A NEXT-GEN Employee Car Ownership (ECO) scheme has been launched by TMC.
Working in partnership with funder Hitachi Capital Vehicle Solutions and tax consultants HRUX/BCF Wessex, TMC says CariQ has been developed in response to the recent legislation on Optional Remuneration Arrangements (OpRAs) and the increasing levels of benefit in kind company car tax.
TMC claims that CariQ enables will enable businesses to:
- provide employees with a structured car scheme that significantly reduces the cost to the employer,
- ensures the employee stays neutral based on what they pay today in terms of whole life costs.
How CariQ works
TMC arranges the ECO funding with Hitachi Capital Vehicle Solution along with the mileage capture, fuel management and audit.
Meanwhile HRUX/BCF Wessex provides the tax advice, scheme advice, vehicle by vehicle, support, the HMRC approval process and the technical payroll adjustments.
BCF Wessex and HRUX will work out the break-even point for each car in terms of the annual business mileage that needs to be driven to ensure CariQ makes cost savings. In many cases, only one business mile needs to be driven for CariQ to make savings.
Paul Hollick, Managing Director of TMC, said:
“CariQ gives company car drivers and their employers the option to continue to benefit from a structured car scheme without the punishing and increasing company car tax costs. The employer saves money while the employee is protected from an annual increase in the company car tax they pay. It’s truly win-win for everyone.”

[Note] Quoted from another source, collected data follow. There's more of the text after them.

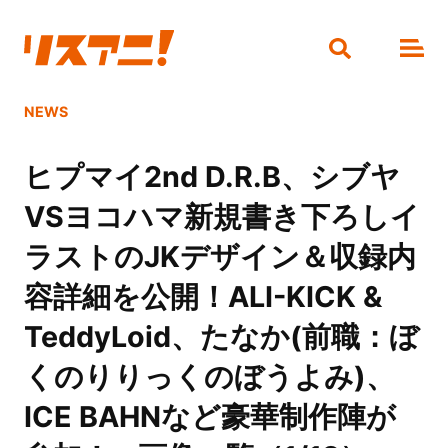
NEWS
ヒプマイ2nd D.R.B、シブヤ
VSヨコハマ新規書き下ろしイ
ラストのJKデザイン＆収録内
容詳細を公開！ALI-KICK &
TeddyLoid、たなか(前職：ぼ
くのりりっくのぼうよみ)、
ICE BAHNなど豪華制作陣が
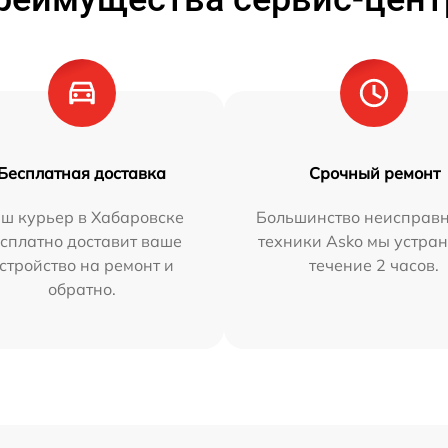
Бесплатная доставка
Срочный ремонт
ш курьер в Хабаровске
Большинство неисправн
сплатно доставит ваше
техники Asko мы устран
стройство на ремонт и
течение 2 часов.
обратно.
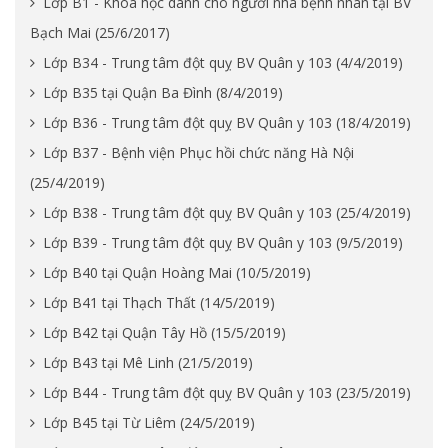
Lớp B1 - Khóa học dành cho người nhà bệnh nhân tại BV
Bạch Mai (25/6/2017)
Lớp B34 - Trung tâm đột quỵ BV Quân y 103 (4/4/2019)
Lớp B35 tại Quận Ba Đình (8/4/2019)
Lớp B36 - Trung tâm đột quỵ BV Quân y 103 (18/4/2019)
Lớp B37 - Bệnh viện Phục hồi chức năng Hà Nội
(25/4/2019)
Lớp B38 - Trung tâm đột quỵ BV Quân y 103 (25/4/2019)
Lớp B39 - Trung tâm đột quỵ BV Quân y 103 (9/5/2019)
Lớp B40 tại Quận Hoàng Mai (10/5/2019)
Lớp B41 tại Thạch Thất (14/5/2019)
Lớp B42 tại Quận Tây Hồ (15/5/2019)
Lớp B43 tại Mê Linh (21/5/2019)
Lớp B44 - Trung tâm đột quỵ BV Quân y 103 (23/5/2019)
Lớp B45 tại Từ Liêm (24/5/2019)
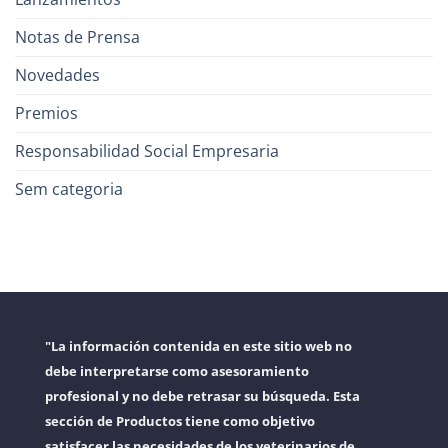
Notas de Prensa
Novedades
Premios
Responsabilidad Social Empresaria
Sem categoria
"La información contenida en este sitio web no
debe interpretarse como asesoramiento
profesional y no debe retrasar su búsqueda. Esta
sección de Productos tiene como objetivo
satisfacer las necesidades de los veterinarios de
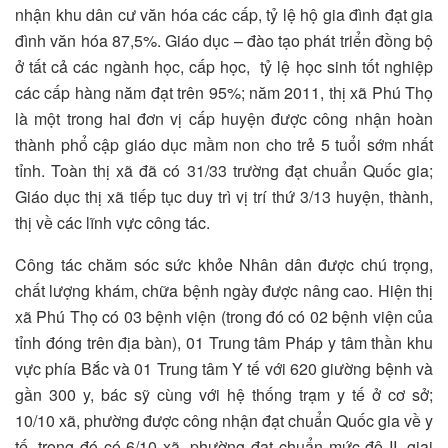
nhận khu dân cư văn hóa các cấp, tỷ lệ hộ gia đình đạt gia
đình văn hóa 87,5%. Giáo dục – đào tạo phát triển đồng bộ
ở tất cả các ngành học, cấp học, tỷ lệ học sinh tốt nghiệp
các cấp hàng năm đạt trên 95%; năm 2011, thị xã Phú Thọ
là một trong hai đơn vị cấp huyện được công nhận hoàn
thành phổ cập giáo dục mầm non cho trẻ 5 tuổi sớm nhất
tỉnh. Toàn thị xã đã có 31/33 trường đạt chuẩn Quốc gia;
Giáo dục thị xã tiếp tục duy trì vị trí thứ 3/13 huyện, thành,
thị về các lĩnh vực công tác.
Công tác chăm sóc sức khỏe Nhân dân được chú trọng,
chất lượng khám, chữa bệnh ngày được nâng cao. Hiện thị
xã Phú Thọ có 03 bệnh viện (trong đó có 02 bệnh viện của
tỉnh đóng trên địa bàn), 01 Trung tâm Pháp y tâm thần khu
vực phía Bắc và 01 Trung tâm Y tế với 620 giường bệnh và
gần 300 y, bác sỹ cùng với hệ thống trạm y tế ở cơ sở;
10/10 xã, phường được công nhận đạt chuẩn Quốc gia về y
tế, trong đó có 6/10 xã, phường đạt chuẩn mức độ II, giai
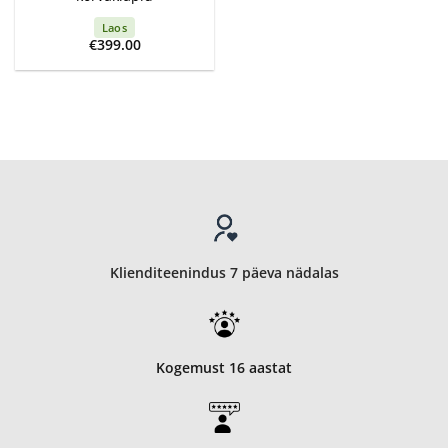
Laos
€
399.00
Klienditeenindus 7 päeva nädalas
Kogemust 16 aastat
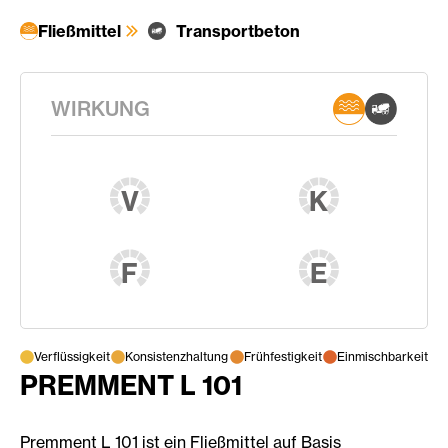
Fließmittel
Transportbeton
WIRKUNG
V
K
F
E
Verflüssigkeit
Konsistenzhaltung
Frühfestigkeit
Einmischbarkeit
PREMMENT L 101
Premment L 101 ist ein Fließmittel auf Basis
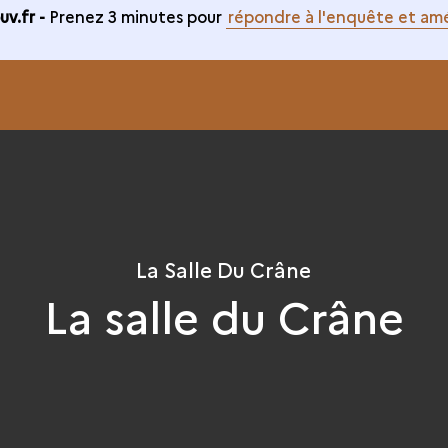
v.fr -
Prenez 3 minutes pour
répondre à l'enquête et amé
La Salle Du Crâne
La salle du Crâne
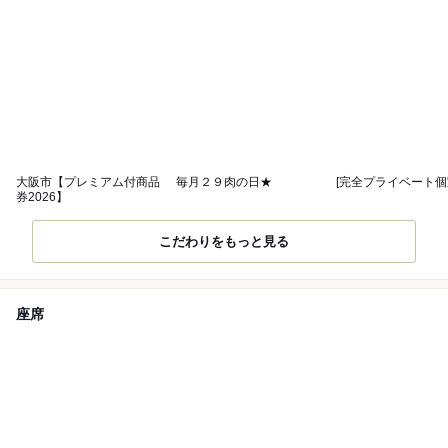
大阪市【プレミアム付商品
毎月２９肉の日★
[完全プライベート個
券2026】
こだわりをもっと見る
座席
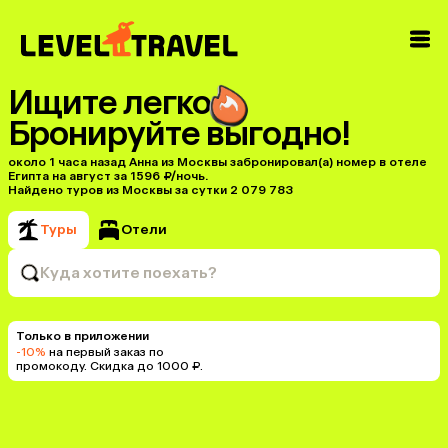
Ищите легко
Бронируйте выгодно!
около 1 часа назад Анна из Москвы забронировал(а) номер в отеле
Египта на август за 1596 ₽/ночь.
Найдено туров из Москвы за сутки 2 079 783
Туры
Отели
Куда хотите поехать?
Только в приложении
-10%
на первый заказ по
промокоду. Скидка до 1000 ₽.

Mike Belcher, Head of Sales for Hitachi Capital added:
“The continuing rise of company car taxation, coupled with the recent regime changes with WLTP and OpRA means that both employees and employers need a viable alternative. The pace of change also means that it is important that any solution that a company puts in place needs to be able to adapt as legislation and the market place evolve. We are very excited to be a part of this product launch having successfully run schemes of a similar vein for the past seven years.”